Six days. That's how long it took for the charred, limping Darkstar Sentinel to regain just enough power for one jump. Its hull still bore the scorched signatures of the blast that had nearly consumed it, panels warped and patched with welded plates. The scent of scorched carbon still lingered in the corridors.

Inside the belly of the ship, the AI Nyx coordinated diagnostics, flickering across holo-panels with cool precision. Across the ship, her signals harmonized with LYNX, who was pulsing quietly inside Rhyx's AR glasses.

"Tienerra, please be careful when working with those conduits. They are still charged," Nyx stated calmly, her voice cool and emotionless.

From within a maintenance alcove, Tienerra's wings twitched as she squatted into the tight space, holding a plasma splicer in one clawed hand. Her tail curled instinctively around a structural brace for balance. Her head dipped forward, strands of midnight-black hair stuck to her forehead in the heat of the crawlspace.
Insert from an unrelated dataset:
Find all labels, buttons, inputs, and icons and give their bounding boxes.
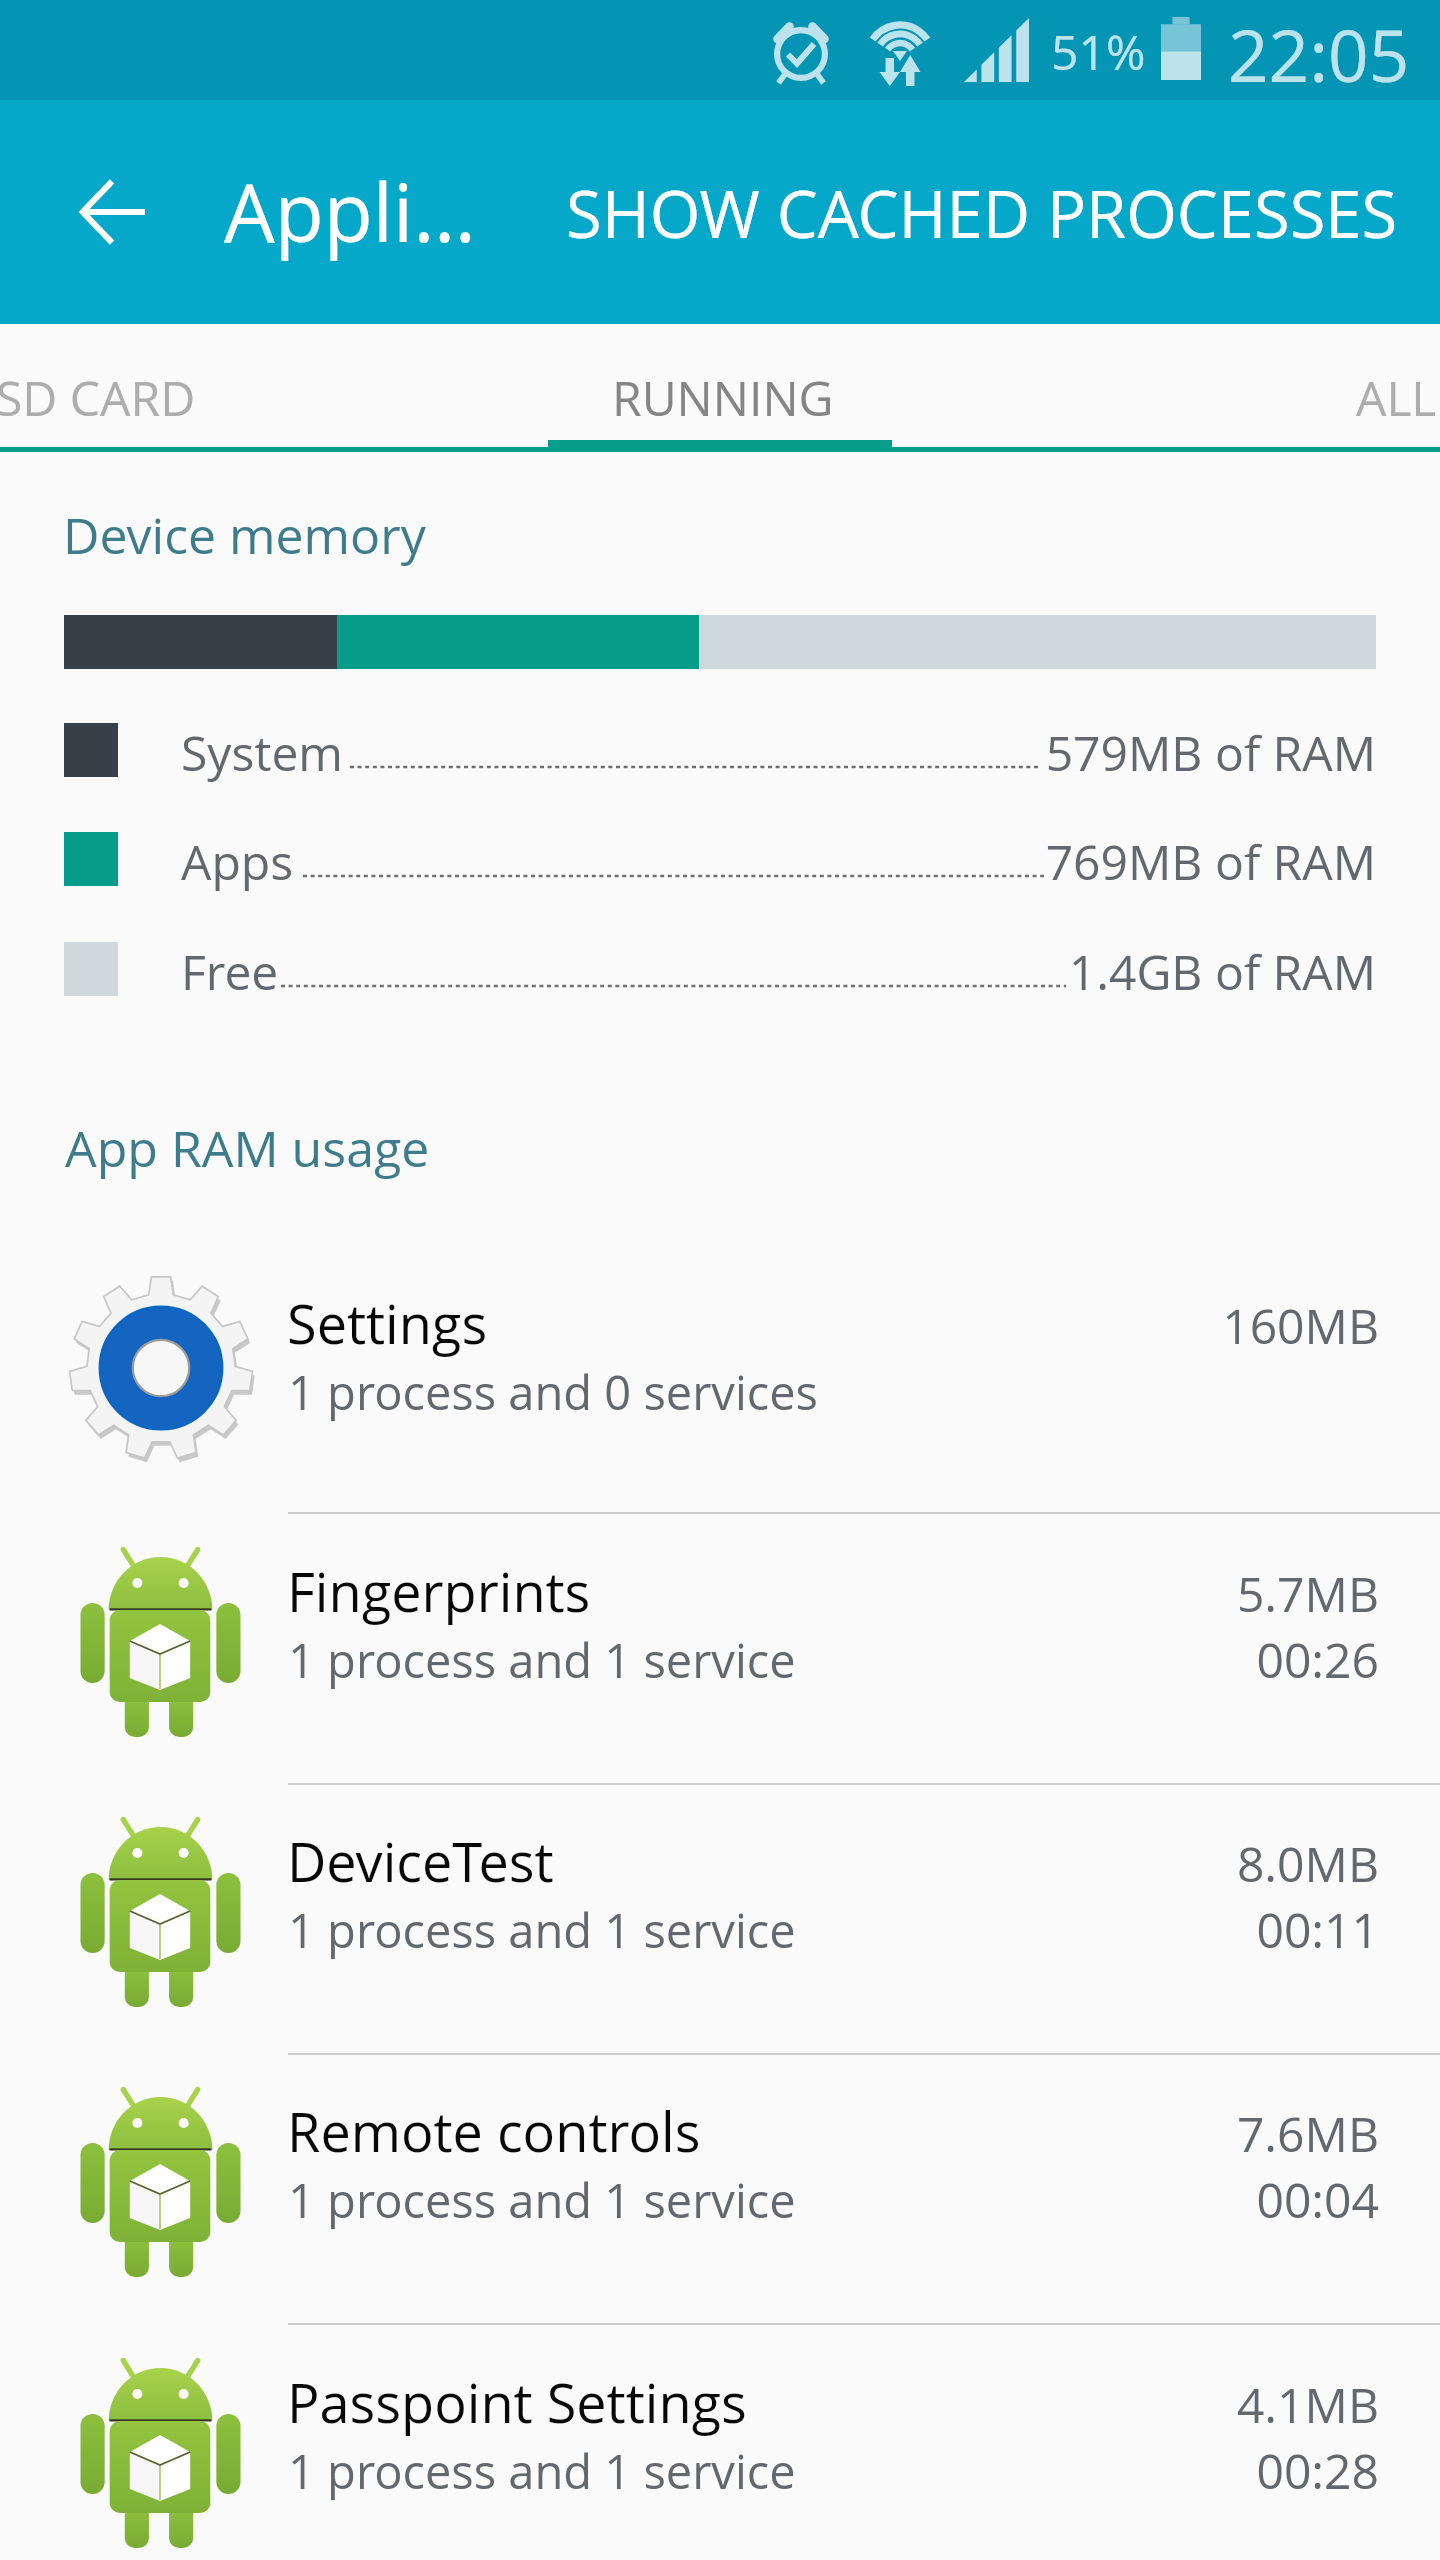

"Don't worry. I won't damage them."

The moment the words left her lips, a sharp crack split the air. A surge of blue electricity leapt from the exposed cabling. Tienerra stiffened, her body seizing mid-motion, and a violent jolt launched her backward with a Soltarian yelp. Her wings flared wide, slamming her into the ceiling with a thud, then she floated limp for a moment in the zero-gravity air.

Nyx chimed again, "I was trying to state it may have already been damaged and exposing the internal cabling."
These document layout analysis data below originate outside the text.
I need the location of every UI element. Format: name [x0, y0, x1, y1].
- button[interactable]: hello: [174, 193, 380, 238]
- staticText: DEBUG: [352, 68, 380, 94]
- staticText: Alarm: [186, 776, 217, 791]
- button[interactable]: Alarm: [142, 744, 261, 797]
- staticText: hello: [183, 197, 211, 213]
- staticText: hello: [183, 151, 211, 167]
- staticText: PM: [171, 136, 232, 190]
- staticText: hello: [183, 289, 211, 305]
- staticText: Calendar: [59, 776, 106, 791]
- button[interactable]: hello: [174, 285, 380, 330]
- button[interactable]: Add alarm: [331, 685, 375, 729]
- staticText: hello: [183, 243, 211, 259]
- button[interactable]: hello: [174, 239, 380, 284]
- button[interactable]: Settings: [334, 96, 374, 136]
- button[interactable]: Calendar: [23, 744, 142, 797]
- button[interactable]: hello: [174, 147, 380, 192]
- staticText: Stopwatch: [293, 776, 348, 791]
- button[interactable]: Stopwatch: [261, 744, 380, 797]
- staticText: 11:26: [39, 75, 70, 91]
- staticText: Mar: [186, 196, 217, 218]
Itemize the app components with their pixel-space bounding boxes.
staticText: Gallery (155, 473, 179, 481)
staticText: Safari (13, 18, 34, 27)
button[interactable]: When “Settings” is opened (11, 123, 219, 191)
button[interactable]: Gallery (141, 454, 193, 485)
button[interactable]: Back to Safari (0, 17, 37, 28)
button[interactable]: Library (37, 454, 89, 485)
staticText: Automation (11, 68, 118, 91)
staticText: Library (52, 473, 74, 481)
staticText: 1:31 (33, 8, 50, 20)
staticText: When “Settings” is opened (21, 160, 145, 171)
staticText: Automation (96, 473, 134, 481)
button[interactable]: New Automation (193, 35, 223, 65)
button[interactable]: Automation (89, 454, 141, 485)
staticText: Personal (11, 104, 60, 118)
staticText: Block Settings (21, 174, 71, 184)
Tienerra winced, shaking out her right arm. Her muscles spasmed involuntarily, and her claws retracted with a click as pain surged down her forearm. "Right," she muttered, her tone clipped.
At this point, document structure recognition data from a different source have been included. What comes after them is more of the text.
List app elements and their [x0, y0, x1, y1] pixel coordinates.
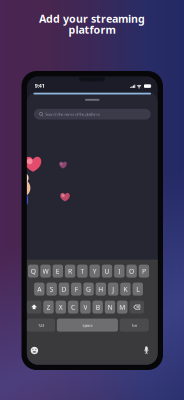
button[interactable]: A: [34, 283, 45, 296]
button[interactable]: U: [102, 265, 112, 278]
button[interactable]: B: [92, 301, 103, 314]
staticText: C: [71, 303, 75, 312]
button[interactable]: L: [133, 283, 143, 296]
staticText: A: [37, 285, 41, 294]
button[interactable]: K: [120, 283, 131, 296]
staticText: 123: [38, 322, 44, 328]
staticText: B: [96, 303, 100, 312]
staticText: D: [62, 285, 66, 294]
button[interactable]: space: [57, 319, 118, 332]
staticText: T: [80, 267, 84, 276]
staticText: N: [108, 303, 112, 312]
button[interactable]: H: [96, 283, 106, 296]
staticText: O: [129, 267, 134, 276]
button[interactable]: I: [114, 265, 124, 278]
button[interactable]: C: [68, 301, 78, 314]
button[interactable]: Z: [43, 301, 54, 314]
button[interactable]: Dictation: [144, 346, 149, 354]
button[interactable]: R: [65, 265, 75, 278]
staticText: 9:41: [35, 82, 45, 89]
button[interactable]: F: [71, 283, 82, 296]
button[interactable]: W: [40, 265, 51, 278]
staticText: Q: [31, 267, 36, 276]
button[interactable]: Go: [120, 319, 149, 332]
staticText: G: [86, 285, 91, 294]
button[interactable]: Delete: [129, 301, 144, 314]
button[interactable]: Search the name of the platform: [34, 109, 151, 120]
button[interactable]: O: [126, 265, 137, 278]
button[interactable]: Shift: [27, 301, 41, 314]
button[interactable]: Q: [28, 265, 38, 278]
staticText: L: [136, 285, 139, 294]
button[interactable]: S: [46, 283, 57, 296]
button[interactable]: V: [80, 301, 91, 314]
button[interactable]: N: [105, 301, 115, 314]
button[interactable]: Y: [90, 265, 100, 278]
staticText: space: [82, 322, 92, 328]
button[interactable]: E: [53, 265, 63, 278]
staticText: platform: [68, 22, 116, 37]
staticText: Y: [93, 267, 97, 276]
button[interactable]: M: [117, 301, 128, 314]
staticText: S: [50, 285, 54, 294]
staticText: K: [124, 285, 128, 294]
staticText: R: [68, 267, 72, 276]
staticText: U: [104, 267, 110, 276]
button[interactable]: P: [139, 265, 149, 278]
staticText: Add your streaming: [39, 11, 145, 26]
button[interactable]: X: [56, 301, 66, 314]
button[interactable]: G: [83, 283, 94, 296]
button[interactable]: 123: [27, 319, 55, 332]
staticText: W: [42, 267, 48, 276]
staticText: P: [142, 267, 146, 276]
staticText: M: [119, 303, 125, 312]
staticText: I: [118, 267, 120, 276]
staticText: Search the name of the platform: [45, 112, 100, 117]
staticText: Z: [46, 303, 50, 312]
button[interactable]: D: [59, 283, 69, 296]
button[interactable]: Emoji keyboard: [31, 347, 38, 354]
staticText: X: [59, 303, 63, 312]
staticText: J: [112, 285, 114, 294]
button[interactable]: J: [108, 283, 118, 296]
staticText: F: [75, 285, 78, 294]
staticText: V: [83, 303, 87, 312]
staticText: H: [98, 285, 103, 294]
staticText: Go: [132, 322, 137, 328]
staticText: E: [56, 267, 60, 276]
button[interactable]: T: [77, 265, 88, 278]
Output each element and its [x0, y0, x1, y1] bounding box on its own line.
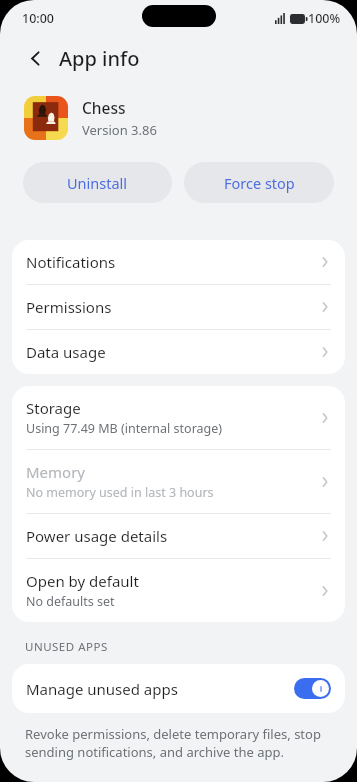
staticText: Notifications: [26, 252, 116, 272]
staticText: Uninstall: [67, 173, 128, 193]
staticText: Permissions: [26, 297, 112, 317]
staticText: Chess: [82, 97, 126, 118]
staticText: 100%: [308, 10, 341, 27]
button[interactable]: Open by default: [12, 559, 345, 622]
button[interactable]: Notifications: [12, 240, 345, 285]
button[interactable]: Back: [22, 45, 48, 71]
staticText: Manage unused apps: [26, 679, 294, 699]
button[interactable]: Memory: [12, 450, 345, 514]
button[interactable]: Storage: [12, 386, 345, 450]
button[interactable]: Manage unused apps: [12, 664, 345, 713]
staticText: Storage: [26, 398, 81, 418]
button[interactable]: Permissions: [12, 285, 345, 330]
staticText: UNUSED APPS: [25, 639, 108, 655]
staticText: Force stop: [224, 173, 295, 193]
staticText: App info: [59, 45, 140, 72]
button[interactable]: Data usage: [12, 330, 345, 374]
button[interactable]: Force stop: [184, 162, 334, 203]
button[interactable]: Uninstall: [23, 162, 172, 203]
staticText: No memory used in last 3 hours: [26, 484, 214, 501]
staticText: 10:00: [22, 10, 55, 27]
button[interactable]: Power usage details: [12, 514, 345, 559]
staticText: Using 77.49 MB (internal storage): [26, 420, 223, 437]
staticText: Data usage: [26, 342, 106, 362]
staticText: Version 3.86: [82, 121, 157, 139]
staticText: Open by default: [26, 571, 139, 591]
staticText: No defaults set: [26, 593, 115, 610]
staticText: Power usage details: [26, 526, 168, 546]
staticText: Revoke permissions, delete temporary fil…: [25, 725, 332, 761]
staticText: Memory: [26, 462, 86, 482]
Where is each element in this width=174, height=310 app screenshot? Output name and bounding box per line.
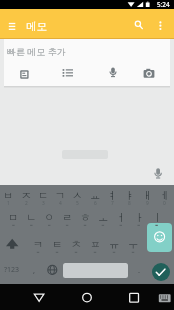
- button[interactable]: [96, 62, 130, 86]
- staticText: 8: [128, 200, 131, 207]
- button[interactable]: [0, 12, 24, 36]
- staticText: ㅏ: [134, 211, 145, 224]
- staticText: 0: [163, 200, 166, 207]
- staticText: 5:24: [157, 0, 170, 9]
- staticText: ㄱ: [55, 189, 66, 202]
- staticText: ㅋ: [33, 238, 44, 251]
- staticText: ㅈ: [21, 189, 32, 202]
- staticText: ㅐ: [142, 189, 153, 202]
- button[interactable]: [152, 263, 170, 281]
- staticText: ㄹ: [62, 211, 73, 224]
- staticText: .: [138, 265, 141, 275]
- staticText: ㅌ: [52, 238, 63, 251]
- button[interactable]: [153, 288, 174, 306]
- staticText: ㅓ: [116, 211, 127, 224]
- button[interactable]: [127, 12, 149, 36]
- staticText: ㅡ: [147, 238, 158, 251]
- button[interactable]: [22, 286, 56, 308]
- staticText: ㅔ: [159, 189, 170, 202]
- staticText: ㅎ: [80, 211, 91, 224]
- staticText: ㄷ: [38, 189, 49, 202]
- staticText: ㅁ: [8, 211, 19, 224]
- staticText: ㅕ: [107, 189, 118, 202]
- button[interactable]: [50, 62, 84, 86]
- staticText: 2: [25, 200, 28, 207]
- staticText: 메모: [26, 20, 47, 33]
- staticText: ㅇ: [44, 211, 55, 224]
- staticText: ㅅ: [72, 189, 83, 202]
- staticText: ㅜ: [128, 238, 139, 251]
- staticText: ㅂ: [3, 189, 14, 202]
- button[interactable]: [117, 286, 151, 308]
- button[interactable]: [147, 223, 172, 252]
- staticText: 7: [111, 200, 114, 207]
- button[interactable]: [4, 39, 170, 59]
- staticText: 빠른 메모 추가: [7, 45, 66, 57]
- staticText: ㅠ: [109, 238, 120, 251]
- button[interactable]: [8, 62, 42, 86]
- staticText: 3: [42, 200, 45, 207]
- staticText: ㄴ: [26, 211, 37, 224]
- staticText: 9: [146, 200, 149, 207]
- staticText: ㅊ: [71, 238, 82, 251]
- staticText: 1: [7, 200, 10, 207]
- staticText: ㅗ: [98, 211, 109, 224]
- staticText: ,: [33, 265, 36, 275]
- staticText: 4: [59, 200, 62, 207]
- button[interactable]: [63, 263, 128, 278]
- staticText: ㅑ: [124, 189, 135, 202]
- staticText: ?123: [4, 265, 20, 275]
- staticText: ㅍ: [90, 238, 101, 251]
- staticText: ㅣ: [152, 211, 163, 224]
- button[interactable]: [132, 62, 166, 86]
- staticText: 5: [76, 200, 79, 207]
- button[interactable]: [150, 12, 172, 36]
- staticText: 6: [94, 200, 97, 207]
- button[interactable]: [70, 286, 104, 308]
- staticText: ㅛ: [90, 189, 101, 202]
"You're still hurting from using your Aetherbind, aren't you?" Nyx observed.

Tienerra growled under her breath. "Yeah… I had to funnel so much of it into my palm just to save Velora. I overcompressed the flow and the feedback pushed straight into my nerves."

Her other hand flexed slowly, pulling herself back toward the panel.

"Time'll heal it. Once we dock, I'll grab some medstims. Aether burns don't heal clean without them."

From deeper in the ship, Rhyx's voice echoed, muffled slightly through the vents: "Tie! I need you down here for a few."

Then LYNX added her own sass: "Get your scaly ass over here already!"

Tienerra floated motionless for a beat, wings twitching once in irritation. She sighed, letting her tail uncurl from the brace and drift downward.

"Nyx," she murmured, "Is it just me… or does she actually hate me?"

Nyx responded diplomatically. "I wouldn't say hates you… per se."

"YES. I DO." LYNX interrupted with zero hesitation, her tone dripping with sarcasm and static. "You brought a living bomb to our station. We could handle that, but the attack ship and the vengeance-crazed jackal who followed—what was she to you? Hostage? Friend? Lover? Ex?"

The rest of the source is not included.